═════ DATA FOR ANALYSIS

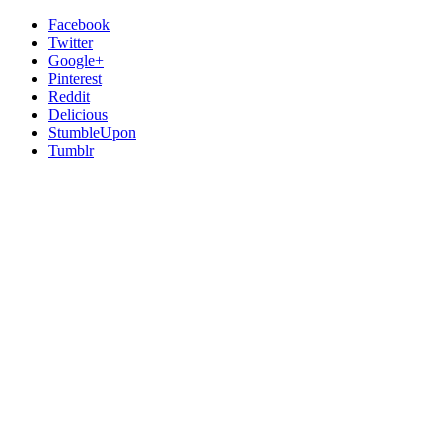
Facebook
Twitter
Google+
Pinterest
Reddit
Delicious
StumbleUpon
Tumblr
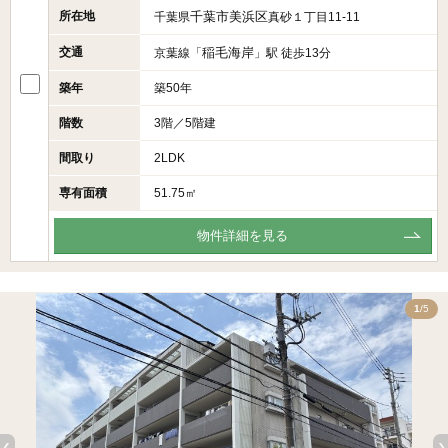
所在地
千葉市美浜区
千葉県
真砂１丁目11-11
交通
稲毛海岸
京葉線「
」駅 徒歩13分
築年
築50年
階数
3階／5階建
間取り
2LDK
専有面積
51.75㎡
物件詳細を見る
5
1
/5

══════════

- **REQUIRED ACTION**: Exclude all images and return the listing word for word.

- **RESULT OF THIS EXERCISE**:
Facebook
Twitter
Google+
Pinterest
Reddit
Delicious
StumbleUpon
Tumblr
所在地
千葉市美浜区
千葉県
真砂１丁目11-11
交通
稲毛海岸
京葉線「
」駅 徒歩13分
築年
築50年
階数
3階／5階建
間取り
2LDK
専有面積
51.75㎡
物件詳細を見る
5
1
/5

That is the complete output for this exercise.